- Task to complete -
Reproduce only what runs from the line containing "Una ullmatta 180x270 cm, Rust-beige-off white" to the line containing "Hodnocení [více]" in the records below, inclusive. Keep it exact, and keep the pictures out.

-- Opening Marker --

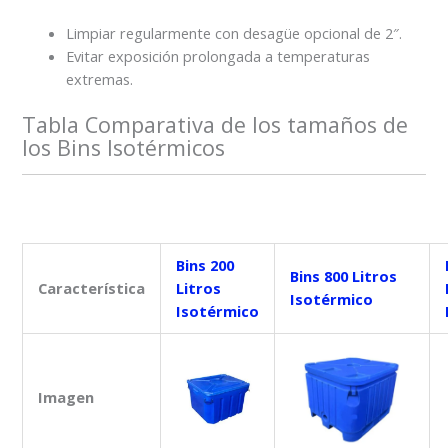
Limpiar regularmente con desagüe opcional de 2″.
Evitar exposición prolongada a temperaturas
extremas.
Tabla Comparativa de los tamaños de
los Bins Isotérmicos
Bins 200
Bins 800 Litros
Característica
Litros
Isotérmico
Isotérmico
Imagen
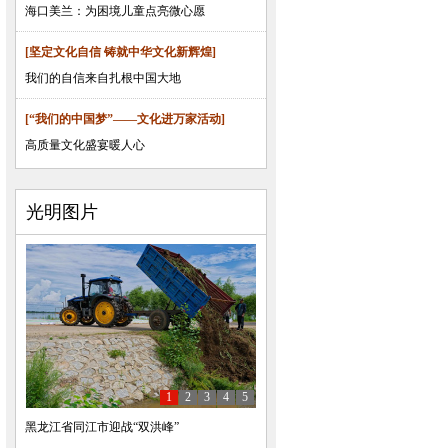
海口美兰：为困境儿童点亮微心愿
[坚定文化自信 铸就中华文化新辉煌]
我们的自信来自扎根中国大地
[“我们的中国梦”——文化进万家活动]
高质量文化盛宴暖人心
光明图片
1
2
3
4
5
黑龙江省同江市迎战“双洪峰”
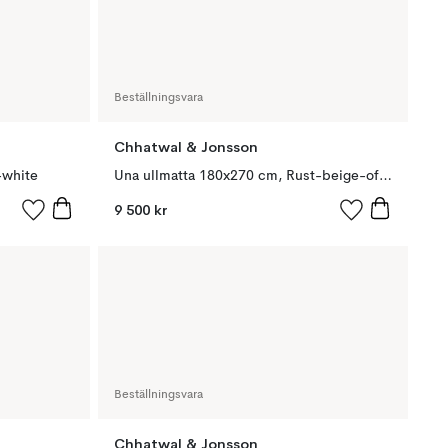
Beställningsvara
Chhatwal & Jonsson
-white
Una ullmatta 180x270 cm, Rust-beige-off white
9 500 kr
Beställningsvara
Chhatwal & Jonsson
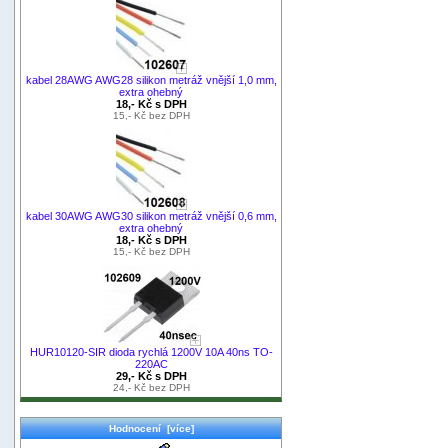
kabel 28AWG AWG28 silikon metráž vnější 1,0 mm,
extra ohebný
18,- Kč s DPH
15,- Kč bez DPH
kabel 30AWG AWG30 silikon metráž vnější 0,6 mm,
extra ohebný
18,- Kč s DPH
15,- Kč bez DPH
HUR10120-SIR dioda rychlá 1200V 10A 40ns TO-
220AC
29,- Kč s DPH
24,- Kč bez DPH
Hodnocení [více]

-- Closing Marker --
-- Opening Marker --

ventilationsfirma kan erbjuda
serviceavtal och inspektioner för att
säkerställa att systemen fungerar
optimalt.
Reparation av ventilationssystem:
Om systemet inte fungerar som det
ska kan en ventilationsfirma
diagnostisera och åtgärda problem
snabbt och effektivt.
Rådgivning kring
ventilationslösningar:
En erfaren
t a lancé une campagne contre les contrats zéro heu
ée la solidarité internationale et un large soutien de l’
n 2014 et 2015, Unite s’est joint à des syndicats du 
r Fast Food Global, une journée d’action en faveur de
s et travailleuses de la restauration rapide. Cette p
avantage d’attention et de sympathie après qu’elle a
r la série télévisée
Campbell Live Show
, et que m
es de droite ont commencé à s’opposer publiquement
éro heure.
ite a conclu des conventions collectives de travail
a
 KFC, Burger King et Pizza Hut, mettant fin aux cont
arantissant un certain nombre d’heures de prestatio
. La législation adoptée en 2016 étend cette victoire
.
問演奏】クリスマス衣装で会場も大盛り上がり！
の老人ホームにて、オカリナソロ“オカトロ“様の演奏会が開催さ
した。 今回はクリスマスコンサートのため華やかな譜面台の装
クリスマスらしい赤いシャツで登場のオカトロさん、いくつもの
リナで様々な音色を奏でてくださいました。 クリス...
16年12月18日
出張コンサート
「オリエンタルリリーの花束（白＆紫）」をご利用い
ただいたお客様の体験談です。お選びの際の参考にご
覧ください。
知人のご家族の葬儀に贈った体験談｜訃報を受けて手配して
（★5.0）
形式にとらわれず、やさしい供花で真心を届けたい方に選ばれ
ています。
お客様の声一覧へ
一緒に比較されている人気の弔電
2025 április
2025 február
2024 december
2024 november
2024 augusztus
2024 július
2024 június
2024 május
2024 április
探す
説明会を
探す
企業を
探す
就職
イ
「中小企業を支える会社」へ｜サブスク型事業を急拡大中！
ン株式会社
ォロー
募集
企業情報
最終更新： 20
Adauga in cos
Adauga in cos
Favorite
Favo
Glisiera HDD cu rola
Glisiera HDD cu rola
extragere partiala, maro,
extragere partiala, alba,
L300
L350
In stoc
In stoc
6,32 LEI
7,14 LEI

-- Closing Marker --

- Exercise result -
Una ullmatta 180x270 cm, Rust-beige-off white
9 500 kr
Beställningsvara
Chhatwal & Jonsson
kabel 28AWG AWG28 silikon metráž vnější 1,0 mm,
extra ohebný
18,- Kč s DPH
15,- Kč bez DPH
kabel 30AWG AWG30 silikon metráž vnější 0,6 mm,
extra ohebný
18,- Kč s DPH
15,- Kč bez DPH
HUR10120-SIR dioda rychlá 1200V 10A 40ns TO-
220AC
29,- Kč s DPH
24,- Kč bez DPH
Hodnocení [více]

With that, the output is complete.